The AFL stadium has made people realise just how the GST system works, writes Ruth Forrest.
If you want to know what people are thinking, try door knocking.
Having spent the best part of the past month doing just that, I, as part of my recent election campaign, from Burnie to Smithton, across Somerset to downtown Queenstown and Tullah, I discovered that encountering a thylacine was more likely than meeting a stadium supporter.
Almost in every case, the first thing people wanted to talk about was the proposed Macquarie Point stadium.
The forgotten people haven't fallen for the bread and circuses routine pushed by the stadium spruikers.
They are not fooled by the mixed messages.
One pleasing thing about the recent public discourse is the growing realisation of how the GST system, the state's lifeblood, actually works.
Most specific grants are taken into account when the Commonwealth Grants Commission (CGC) calculates each state's relativities in order to split the GST pool between them on a fair and equitable basis.
The CGC has a clear principles based framework for deciding which grants are included when deciding the GST split.
As a rule, if a specific-purpose grant is in support of a state service, say health, that payment is taken into account in the GST calculation.
In most cases this results in Tasmania getting more GST.
National Partnership Payments (NPPs) are specific-purpose grants. If a NPP is given to all states on a percapita basis, which is not uncommon, Tasmania will receive less than if the grant was based on CGC relativities because we have a smaller population.
Hence when the NPP grant is included for GST calculation purposes, Tasmania receives a larger share of the GST pool.
Other federal grants paid to states that flow through to local government grants do not affect GST calculations.
Grants paid directly to third parties, such as sporting clubs, grants that do not support a state-type service or when the CGC can't assess a need for the service, are all excluded from GST calculations.
Unfortunately, this has led to an increasing use of federal grants, particularly by the Morrison government, which were designed to sidestep the CGC system, the sports rorts saga being a case in point.

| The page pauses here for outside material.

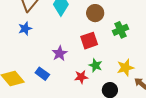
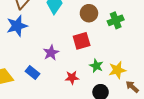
blue star: (25, 29) -> (17, 26), size x1.5
green cross: (120, 30) -> (116, 20), moved
green star: (96, 65) -> (96, 66), moved

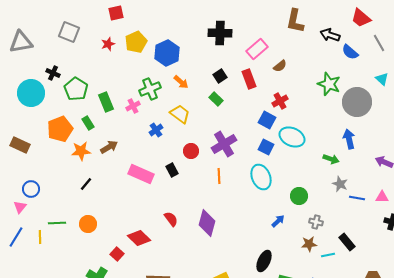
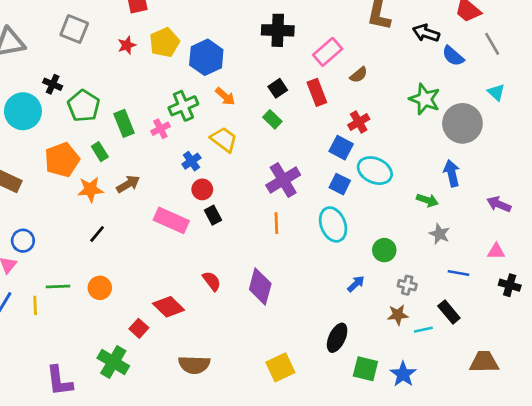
red circle: (191, 151) -> (202, 189), moved
blue line: (357, 198) -> (458, 273), moved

Politicians turbo-charged the use of public funds for electoral gain, and in doing so seriously undermined the integrity of the CGC system, which has proven to be a fair and equitable way of distributing federal funds.
We often hear how West Australians were unhappy to receive a smaller share of the GST due to the windfall receipts from mineral royalties, which the CGC takes into account when calculating relativities and hence GST shares. WA now gets a minimum of 70 per cent of the amount they would otherwise get if assessed on a per-capita basis.
It's been a huge boost for WA, but a huge hit for other states. The pain hasn't set in yet because the feds guaranteed a no-worse-off situation until 2026-27. The GST reductions in the recent federal budget is pocketmoney compared to the losses Tasmania will suffer in a few years.
WA's bonanza plus the hijacking of federal grants for political purposes are seriously undermining the CGC system that has served Tasmania so well. There is almost universal agreement that it's a transparently fair system, albeit very complex.
It is a core part of the federation and, like Medicare, needs to be preserved and strengthened.
Federal Treasurer Jim Chalmers in his budget speech said he wishes to see a new co-operative approach between federal and state governments, which if true can only mean quarantining the current grants system from rorting politicians.
Back to the stadium issue. A careful reader of the federal budget papers would have noticed the words used to describe the specific-purpose grants for the McLachlan (sic) Point stadium and the UTAS Stadium in Launceston.
They were lumped together as "Hobart and Launceston - place-based co-investments". The choice of words is not accidental. It means the grant is intended to support state services - infrastructure and housing - although we don't have many details yet. This means the CGC will include it when calculating Tasmania's GST.
The CGC also has well-developed policies to deal with instances of sporting complexes used for major or international sporting events with national benefits such as Olympic Games.
However, the overriding principle is if grants support services normally provided by states they are included in GST calculations.
At best Tasmania might get, say, 50 per cent of the $305m grant quarantined as occurs with major roads and bridges, but the remaining 50 per cent, plus overruns, is likely to be clawed back via future GST reductions.
To offer the state a carte blanche GST quarantine for something that is still on the drawing board would highlight the flawed politicisation of the very system that needs fixing.